LEVITY

Valutazione
Accettabile, problematico
Tematica
Carcere, Male, Tematiche religiose
Genere
Drammatico
Regia
Ed Solomon
Durata
95'
Anno di uscita
2003
Nazionalità
Stati Uniti
Titolo Originale
Levity
Distribuzione
CDI Compagnia Distribuzione Internazionale
Musiche
Mark Oliver Everett
Montaggio
Pietro Scalia

Orig.: Stati Uniti (2003) - Sogg. e scenegg.: Ed Solomon - Fotogr.(Panoramica/a colori): Roger Deakins - Mus.: Mark Oliver Everett - Montagg.: Pietro Scalia - Dur.: 95' - Produz.: Richard N.Gladstein, Adam J.Merims, Ed Solomon.

Interpreti e ruoli

Billy Bob Thornton (Manual Jordan), Morgan Freeman (Miles Evans), Holly Hunter (Adele Easley), Kirsten Dunst (Sofia Mellinger)

Soggetto

Dopo ventidue anni di carcere (sui 25 previsti), la Commissione giudiziaria ritiene che Manual Jordan abbia scontato la giusta pena e lo dichiara libero.
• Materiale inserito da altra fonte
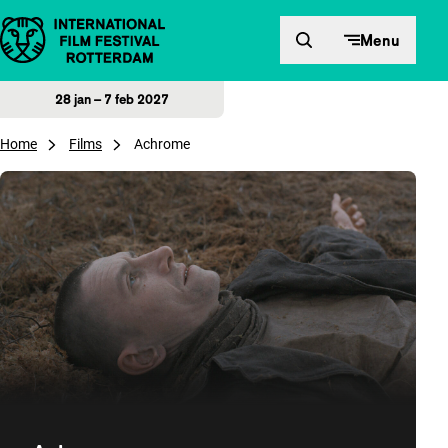
Direct naar inhoud
Menu
28 jan – 7 feb 2027
Home
Films
Achrome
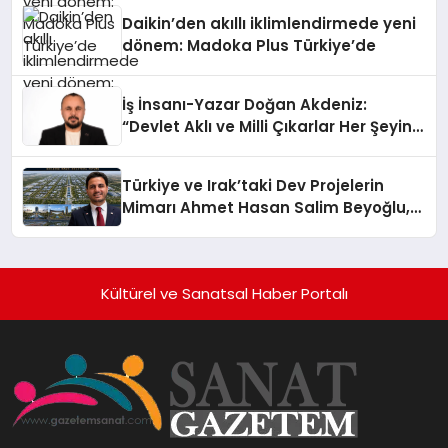
Daikin’den akıllı iklimlendirmede yeni
dönem: Madoka Plus Türkiye’de
İş İnsanı-Yazar Doğan Akdeniz:
“Devlet Aklı ve Milli Çıkarlar Her Şeyin
Üzerindedir”
Türkiye ve Irak’taki Dev Projelerin
Mimarı Ahmet Hasan Salim Beyoğlu,
10 Milyon Metrekarelik “Al Yusuf
Holding Industrial City” Projesini
Hayata Geçirecek
Kültürel ve Sanatsal Haber Portalı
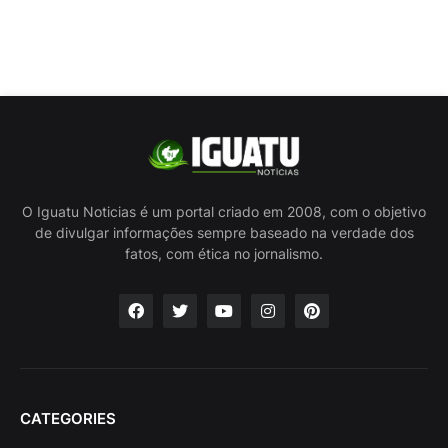
O Iguatu Noticias é um portal criado em 2008, com o objetivo
de divulgar informações sempre baseado na verdade dos
fatos, com ética no jornalismo.
CATEGORIES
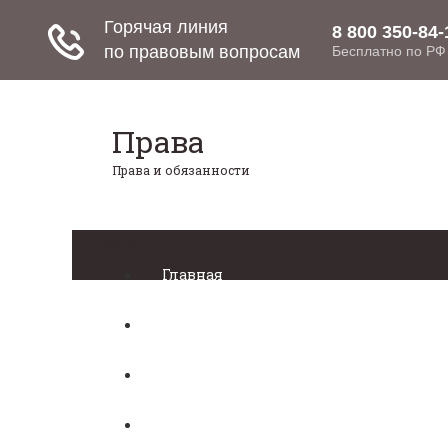
Права
Права и обязанности
Меню
Главная
Право собственности
Регистрация автомобиля
Нотариат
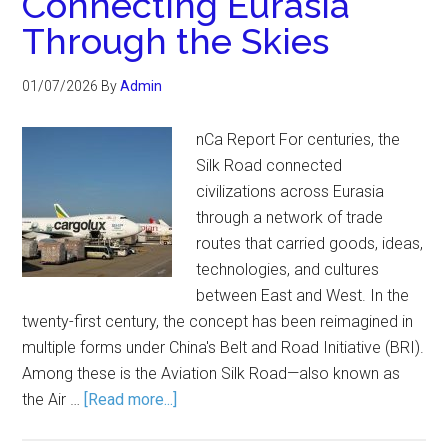
Connecting Eurasia
Through the Skies
01/07/2026
By
Admin
nCa Report For centuries, the
Silk Road connected
civilizations across Eurasia
through a network of trade
routes that carried goods, ideas,
technologies, and cultures
between East and West. In the
twenty-first century, the concept has been reimagined in
multiple forms under China's Belt and Road Initiative (BRI).
Among these is the Aviation Silk Road—also known as
the Air …
[Read more...]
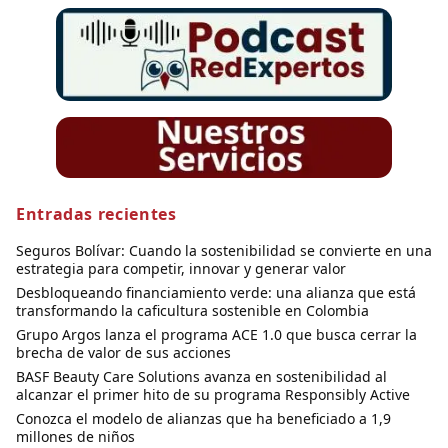
Entradas recientes
Seguros Bolívar: Cuando la sostenibilidad se convierte en una
estrategia para competir, innovar y generar valor
Desbloqueando financiamiento verde: una alianza que está
transformando la caficultura sostenible en Colombia
Grupo Argos lanza el programa ACE 1.0 que busca cerrar la
brecha de valor de sus acciones
BASF Beauty Care Solutions avanza en sostenibilidad al
alcanzar el primer hito de su programa Responsibly Active
Conozca el modelo de alianzas que ha beneficiado a 1,9
millones de niños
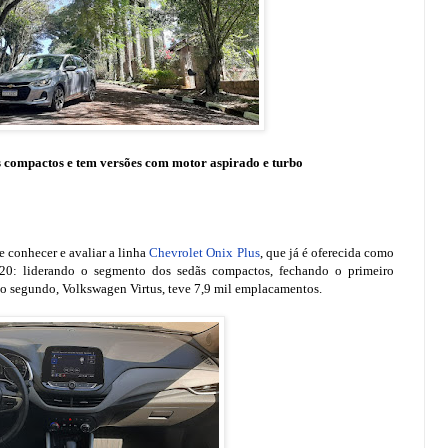
 compactos e tem versões com motor aspirado e turbo
 conhecer e avaliar a linha
Chevrolet Onix Plus
, que já é oferecida como
0: liderando o segmento dos sedãs compactos, fechando o primeiro
 o segundo, Volkswagen Virtus, teve 7,9 mil emplacamentos.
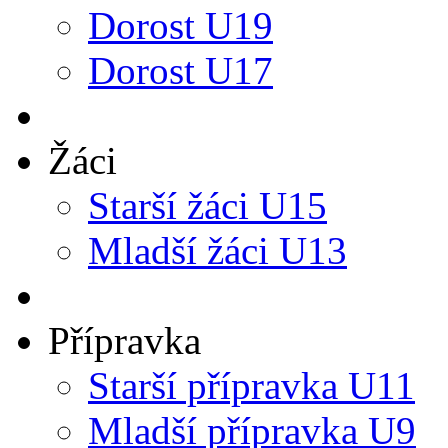
Dorost U19
Dorost U17
Žáci
Starší žáci U15
Mladší žáci U13
Přípravka
Starší přípravka U11
Mladší přípravka U9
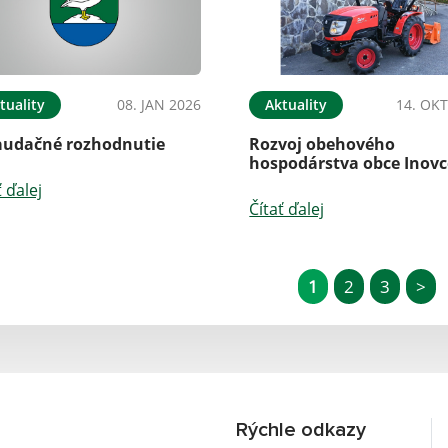
tuality
08. JAN 2026
Aktuality
14. OKT
audačné rozhodnutie
Rozvoj obehového
hospodárstva obce Inovc
ť ďalej
Čítať ďalej
1
2
3
>
Rýchle odkazy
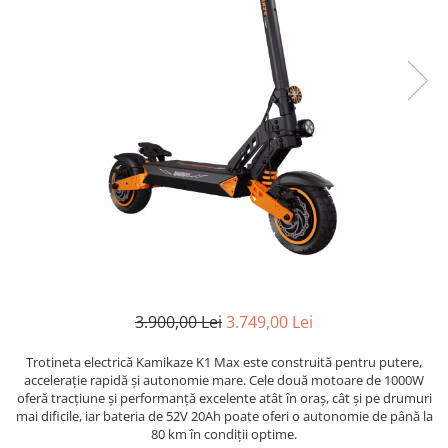
Accesorii biciclete
Scaun bicicleta copii
Chei si scule bicicleta
Portbagaj bicicleta
Antifurt bicicleta
Cosuri bicicleta
Pompa bicicleta
Produse intretinere bicicleta
Accesorii biciclete copii
Claxon bicicleta
3.900,00 Lei
3.749,00 Lei
Bidoane si suporti bicicleta
Suport telefon bicicleta
Trotineta electrică Kamikaze K1 Max este construită pentru putere,
accelerație rapidă și autonomie mare. Cele două motoare de 1000W
Oglinzi bicicleta
oferă tracțiune și performanță excelente atât în oraș, cât și pe drumuri
mai dificile, iar bateria de 52V 20Ah poate oferi o autonomie de până la
Cricuri bicicleta
80 km în condiții optime.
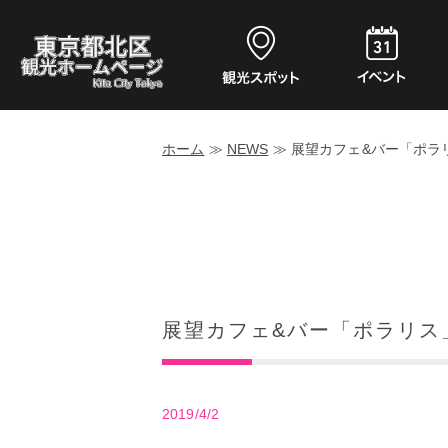
ホーム
≫
NEWS
≫
展望カフェ&バー「ポラ
展望カフェ&バー「ポラリス
2019/4/2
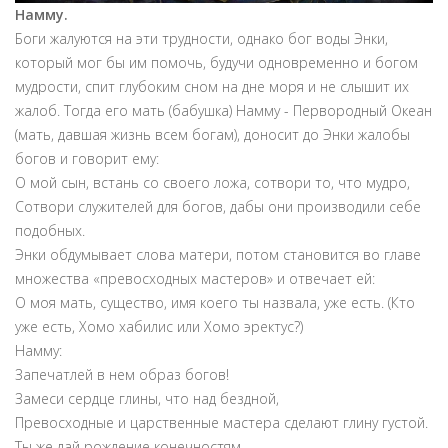
Намму.
Боги жалуются на эти трудности, однако бог воды Энки,
который мог бы им помочь, будучи одновременно и богом
мудрости, спит глубоким сном на дне моря и не слышит их
жалоб. Тогда его мать (бабушка) Намму - Первородный Океан
(мать, давшая жизнь всем богам), доносит до Энки жалобы
богов и говорит ему:
О мой сын, встань со своего ложа, сотвори то, что мудро,
Сотвори служителей для богов, дабы они производили себе
подобных.
Энки обдумывает слова матери, потом становится во главе
множества «превосходных мастеров» и отвечает ей:
О моя мать, существо, имя коего ты назвала, уже есть. (Кто
уже есть, Хомо хабилис или Хомо эректус?)
Намму:
Запечатлей в нем образ богов!
Замеси сердце глины, что над бездной,
Превосходные и царственные мастера сделают глину густой.
Ты же дай рождение конечностям,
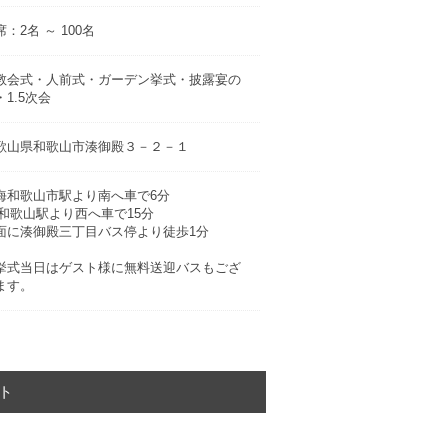
：2名 ～ 100名
教会式・人前式・ガーデン挙式・披露宴の
・1.5次会
歌山県和歌山市湊御殿３－２－１
海和歌山市駅より南へ車で6分
R和歌山駅より西へ車で15分
面に湊御殿三丁目バス停より徒歩1分
挙式当日はゲスト様に無料送迎バスもござ
ます。
ト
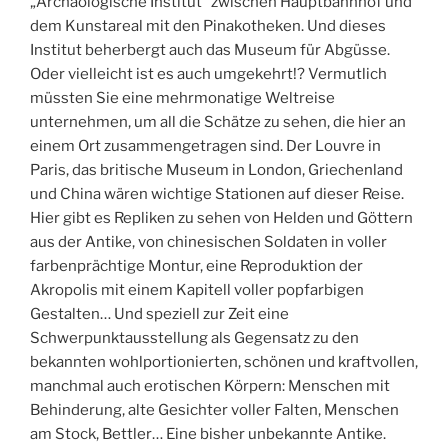
„Archäologische Institut“ zwischen Hauptbahnhof und
dem Kunstareal mit den Pinakotheken. Und dieses
Institut beherbergt auch das Museum für Abgüsse.
Oder vielleicht ist es auch umgekehrt!? Vermutlich
müssten Sie eine mehrmonatige Weltreise
unternehmen, um all die Schätze zu sehen, die hier an
einem Ort zusammengetragen sind. Der Louvre in
Paris, das britische Museum in London, Griechenland
und China wären wichtige Stationen auf dieser Reise.
Hier gibt es Repliken zu sehen von Helden und Göttern
aus der Antike, von chinesischen Soldaten in voller
farbenprächtige Montur, eine Reproduktion der
Akropolis mit einem Kapitell voller popfarbigen
Gestalten… Und speziell zur Zeit eine
Schwerpunktausstellung als Gegensatz zu den
bekannten wohlportionierten, schönen und kraftvollen,
manchmal auch erotischen Körpern: Menschen mit
Behinderung, alte Gesichter voller Falten, Menschen
am Stock, Bettler… Eine bisher unbekannte Antike.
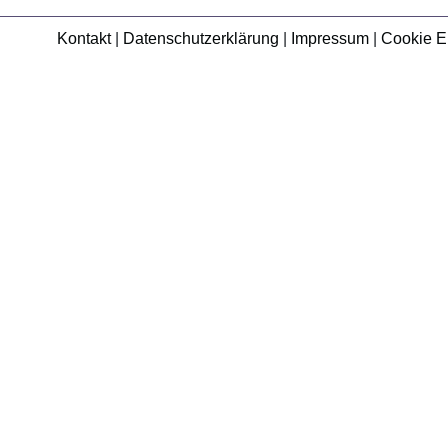
Kontakt
|
Datenschutzerklärung
|
Impressum
|
Cookie E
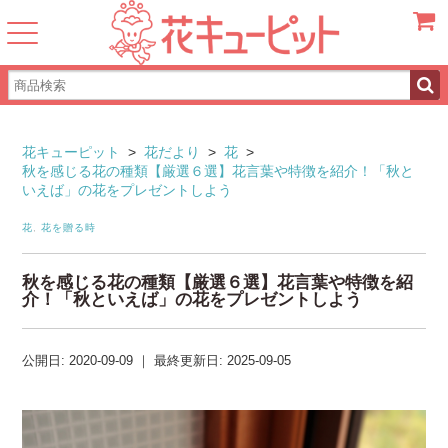
カート
花キューピット
>
花だより
>
花
>
秋を感じる花の種類【厳選６選】花言葉や特徴を紹介！「秋と
いえば」の花をプレゼントしよう
花
,
花を贈る時
秋を感じる花の種類【厳選６選】花言葉や特徴を紹
介！「秋といえば」の花をプレゼントしよう
公開日:
2020-09-09
｜
最終更新日:
2025-09-05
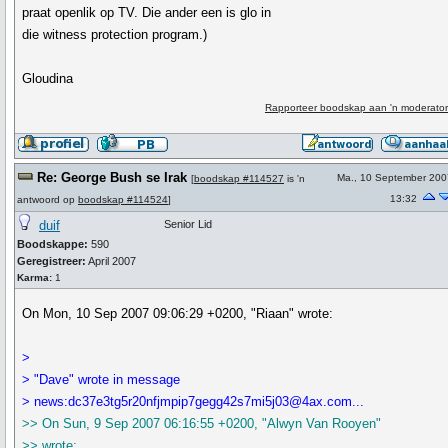
praat openlik op TV. Die ander een is glo in
die witness protection program.)
Gloudina
Rapporteer boodskap aan 'n moderator
Re: George Bush se Irak
Ma., 10 September 200
[
boodskap #114527
is 'n
13:32
antwoord op
boodskap #114524
]
duif
Senior Lid
Boodskappe:
590
Geregistreer:
April 2007
Karma:
1
On Mon, 10 Sep 2007 09:06:29 +0200, "Riaan" wrote:
>
> "Dave" wrote in message
> news:dc37e3tg5r20nfjmpip7gegg42s7mi5j03@4ax.com...
>> On Sun, 9 Sep 2007 06:16:55 +0200, "Alwyn Van Rooyen"
>> wrote:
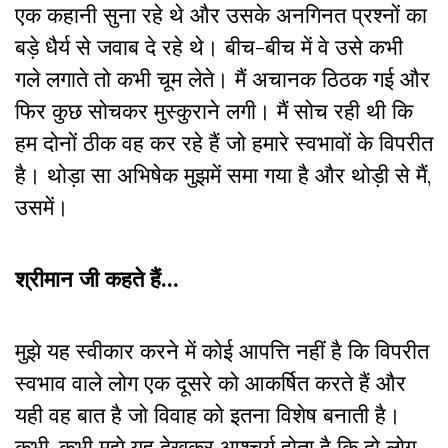
एक कहानी सुना रहे थे और उसके अनगिनत प्रश्नों का
बड़े धैर्य से जवाब दे रहे थे। बीच-बीच में वे उसे कभी
गले लगाते तो कभी चूम लेते। मैं अचानक ठिठक गई और
फिर कुछ सोचकर मुस्कुराने लगी। मैं सोच रही थी कि
हम दोनों ठीक वह कर रहे हैं जो हमारे स्वभावों के विपरीत
है। थोड़ा सा अभिषेक मुझमें समा गया है और थोड़ी से मैं,
उसमें।
श्रीमान जी कहते हैं…
मुझे यह स्वीकार करने में कोई आपत्ति नहीं है कि विपरीत
स्वभाव वाले लोग एक दूसरे को आकर्षित करते हैं और
यही वह बात है जो विवाह को इतना विशेष बनाती है।
कभी-कभी मुझे यह देखकर आश्चर्य होता है कि दो लोग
Manual esce controvoglia: vorrebbe continuare a fissare sul muro della cella il foglio di giornale con la foto del giovane Abner, garzone di negozio da lui ucciso durante una rapina. In città Manual gira senza una meta precisa. Fin quando non incontra Miles, uno strano pastore che gli offre lavoro nella propria comunità all'interno di una zona malfamata dove ragazzi di colore passano la giornata senza fare niente. Mentre gli capita di aiutare Sofia, una ragazza che frequenta la vicina discoteca e la notte è sempre in preda a svenimenti, Manual capisce che il suo obiettivo è rintracciare Adele, la sorella di Abner, e in qualche modo aiutarla. La trova, la avvicina, vince la diffidenza di lei. Adele ha un figlio adolescente, che ha chiamato Abner. Quando viene ferito da un coetaneo, Abner il giovane vuole vendicarsi e lo aspetta per sparargli. Manual interviene in tempo, viene ferito e soccorso in ospedale. Quando esce, torna da Adele, che nel frattempo ha letto la lettera di spiegazioni scrittale dall'uomo. Adele ora lo ringrazia e lo congeda. Manual riparte per una nuova città sconosciuta.

Valutazione Pastorale

Non c'è dubbio che il film sia di taglio molto convenzionale e poco innovativo. Tutto è costruito con la meticolosa precisione di un meccanismo ben oliato, e i personaggi risultano fin troppo caratterizzati e quasi disegnati. I temi però restano importanti: la colpa, il perdono, il riscatto, forse la redenzione. Per quanto realizzata con una certa schematicità, non dispiace seguire una storia calata con buona forza visiva negli scenari cupi, invernali, freddi dell'altra faccia dell'America: l'America minore, quella dei dimenticati, dei nascosti, degli emarginati. Zone di periferia, ragazzi alla deriva, sensazione di abbandono: un quadro un po' costruito ma non inventato, non falso. Gli argomenti forti indicati prima sono svolti in un'ottica sicuramente 'americana' (ossia confondendo salvezza terrena e trascendenza) ma non mancano di suscitare attenzione. Dal punto di vista pastorale quindi il film è da valutare come accettabile, e nell'insieme problematico. UTILIZZAZIONE: il film è da utilizzare in programmazione ordinaria e da recuperare come finestra aperta sull'America meno gratificante e 'povera'.